Multi-charity superstore on a roll.
Pioneering multi-charity department store concept The Charity Super.Mkt continues to launch pop-up stores in major shopping centres around the country as part of a rolling programme supporting local and national charities as well as reducing the amount of clothes going into landfill.
This week the latest outlet will open in Media City in Salford Quayside just as the unit at Bluewater shopping centre in Kent comes to the end of its six-week trading window. Next up will be Westfield London in Shepherd’s Bush on November 23 that will trade through until the end of February.
These follow earlier pop-ups – in Brent Cross, Glasgow and Reading – that began in February as a trial to test the concept, which had been created by entrepreneur Wayne Hemingway, founder of fashion business Red or Dead, and Maria Chenoweth, CEO of sustainable charity Traid. They decided to join forces to create the first multi-charity pre-loved fashion department store.
The idea was to present second-hand goods in a much more dynamic environment than is frequently the case with traditional charity shops and to place these outlets in attractive, primary shopping locations with seriously high footfalls.
Hemingway says: “It is a mere seven months since we started on this journey to attempt to demonstrate that charity second-hand fashion could, and should, be part of a modern retail mix in the busiest of shopping centres. The Charity Super.Mkt is proving that and more. Not only is the concept exciting customers, allowing them to do their bit for society, the environment and their own pockets, it is creating uplifts in footfall and most importantly providing some much-needed income for charities.”

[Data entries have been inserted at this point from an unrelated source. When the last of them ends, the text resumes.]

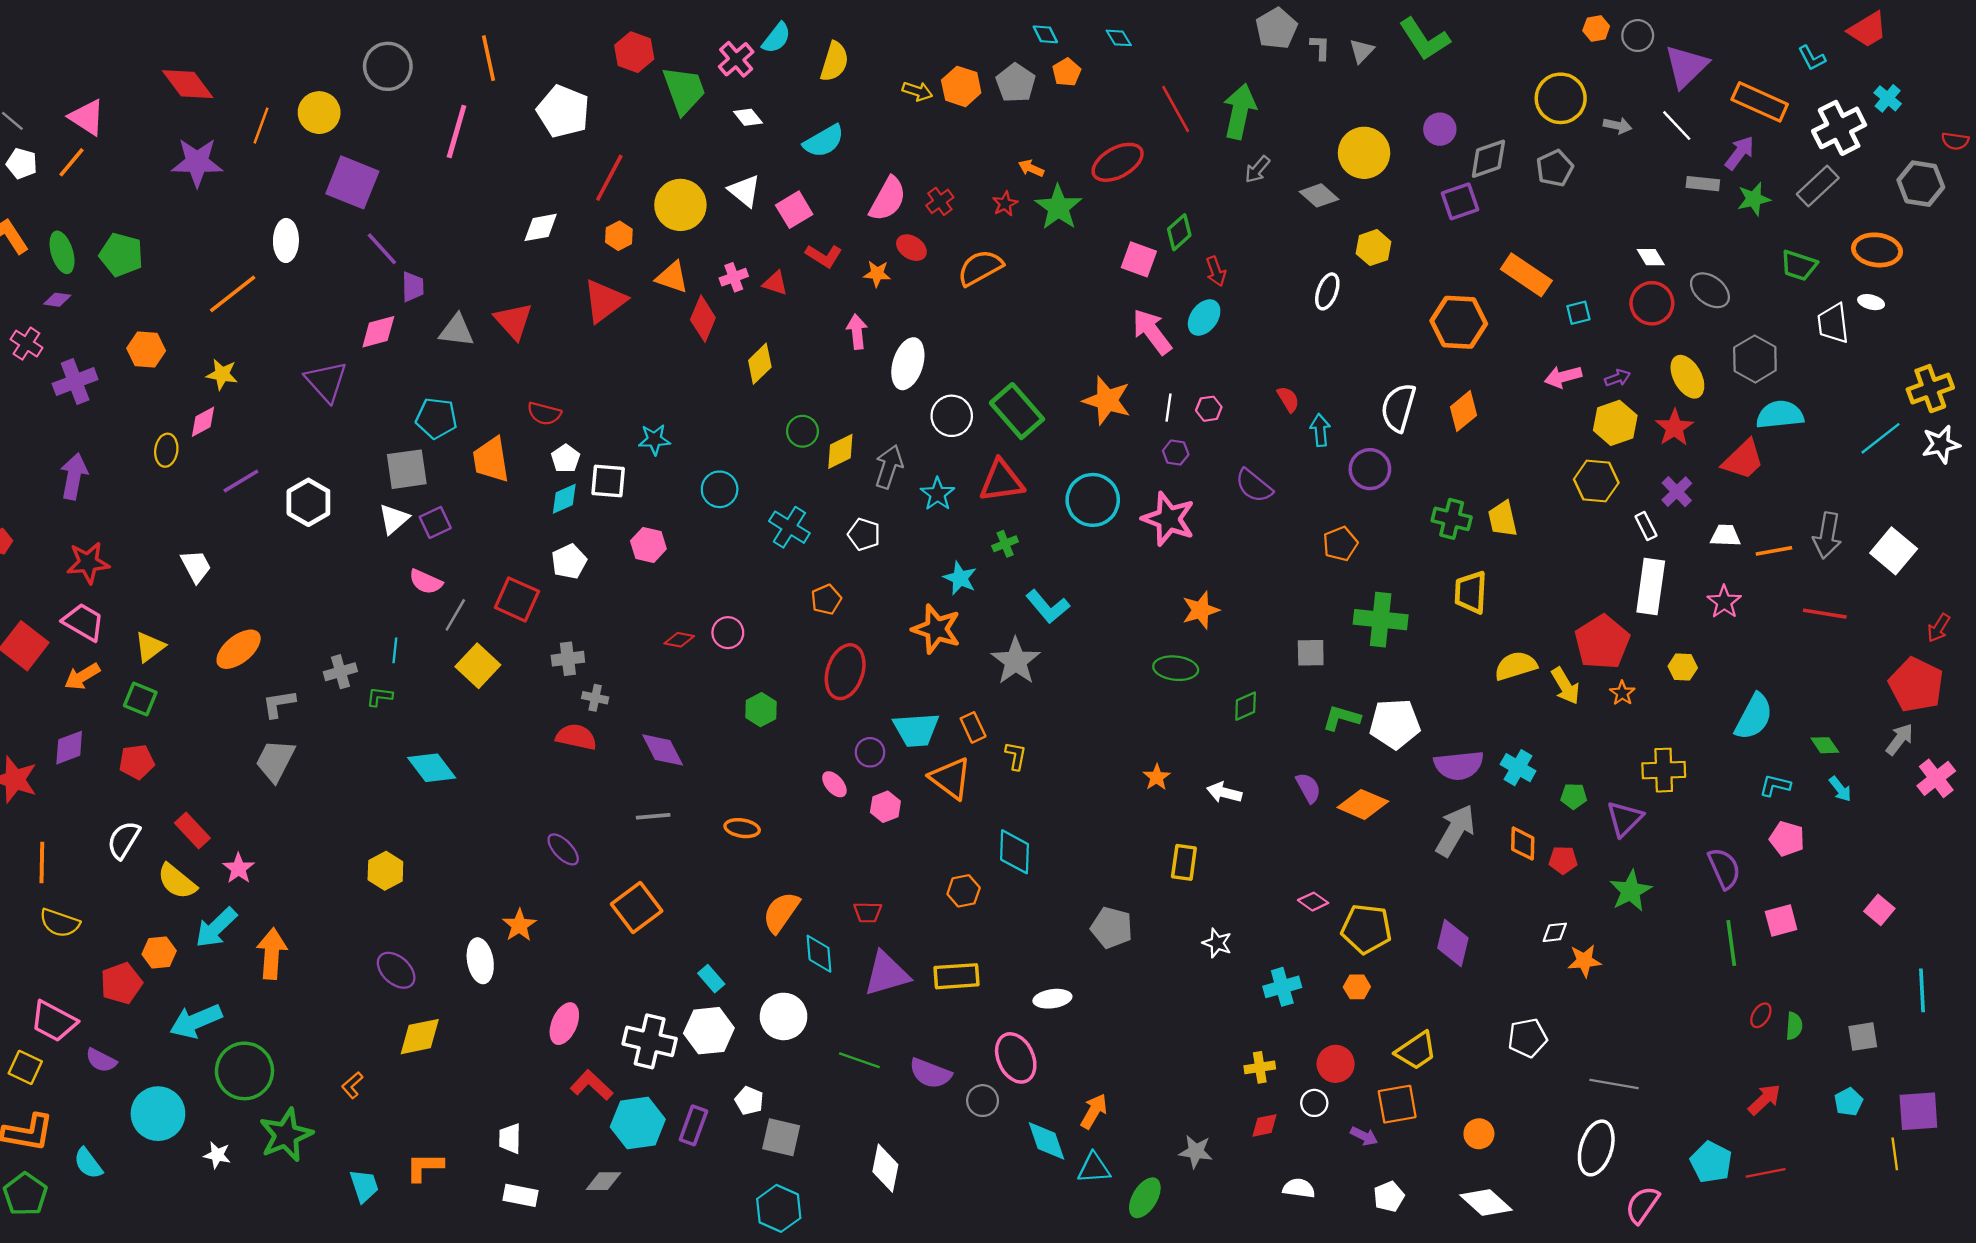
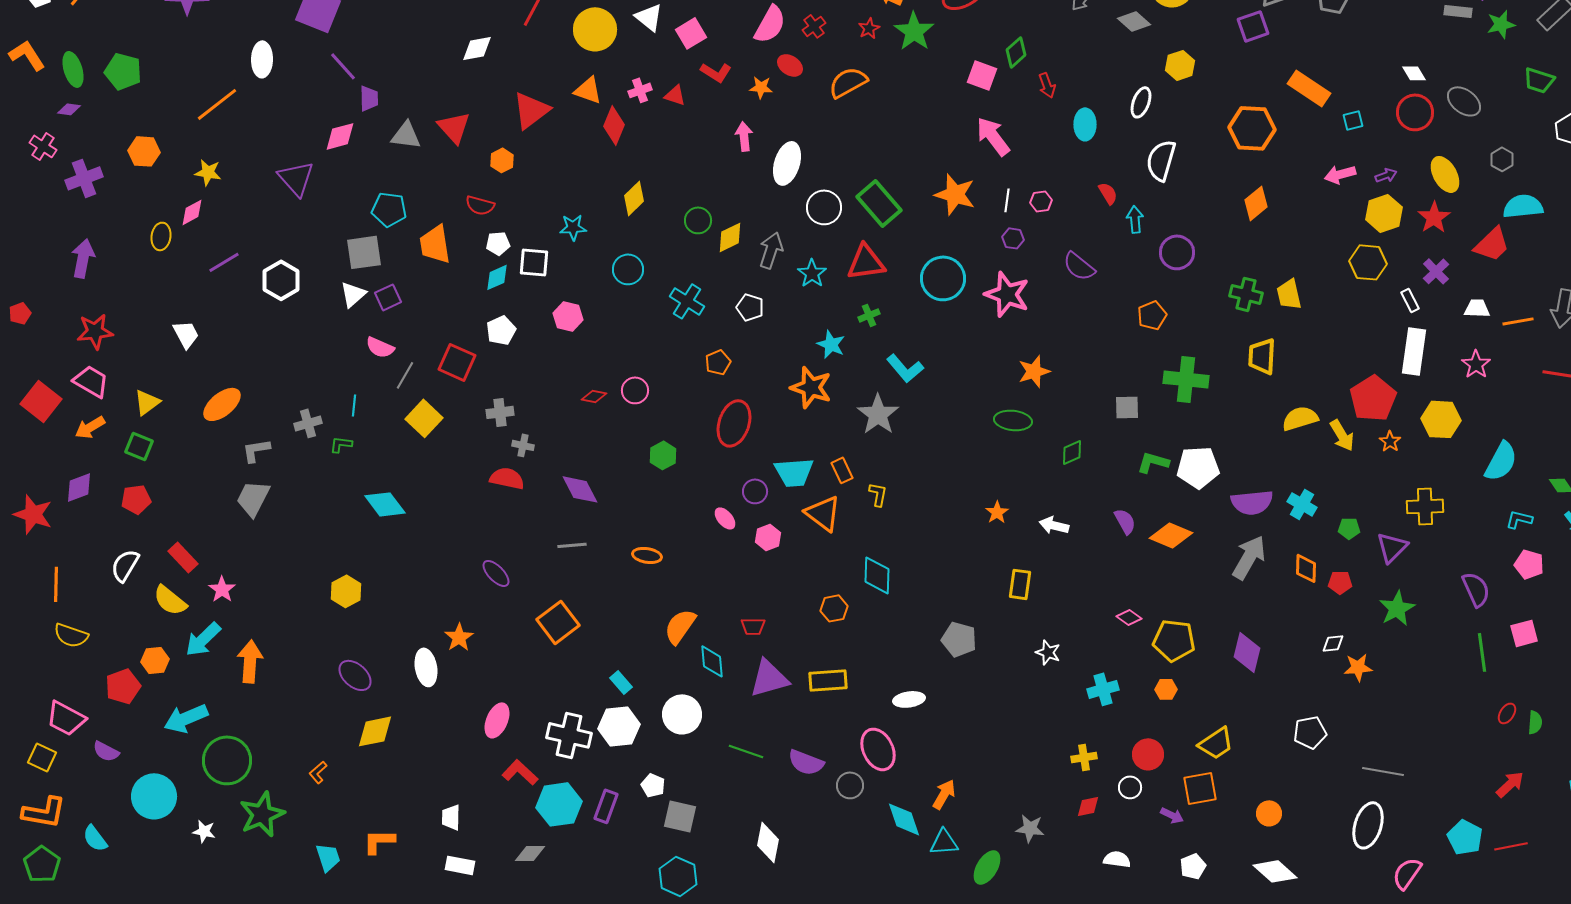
orange hexagon: (619, 236) -> (502, 160), moved
cyan ellipse: (1204, 317) -> (1085, 124), moved, turned -36
gray hexagon: (1755, 359) -> (1502, 159), size x0.6
yellow diamond: (760, 364) -> (634, 198), moved
white semicircle: (1398, 408) -> (1161, 160), moved
white pentagon: (566, 458) -> (498, 243), turned 30
yellow hexagon: (1683, 667) -> (1441, 419), size x1.6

At the time of the opening at Bluewater it was revealed that the concept had so far sold more than 100,000 pre-loved items and that these sales had gone on to directly help 10 UK-based charities. James Waugh, centre manager at Bluewater, stated at the time of the launch: “We know that pre-loved fashion is something our guests are asking for more and more – we hosted our first second-hand clothing pop-up in the summer – so to be able to open a charity focused store on a much bigger scale, really is great news. The trend for pre-loved fashion is growing year-on-year and we’re committed to evolving our offer so we stay relevant to our guests.”
This positive thinking certainly chimes with the broad consumer trends around the acceptance of buying second-hand goods in the UK – especially among younger consumers – that are being fuelled by both the cost-of-living crisis and a greater awareness of environmental concerns among the mainstream population. Evidence to support this can be seen from recent research that shows second-hand clothing enjoyed a 15% year-on-year increase between January and March 2023, according to the Charity Retail Association.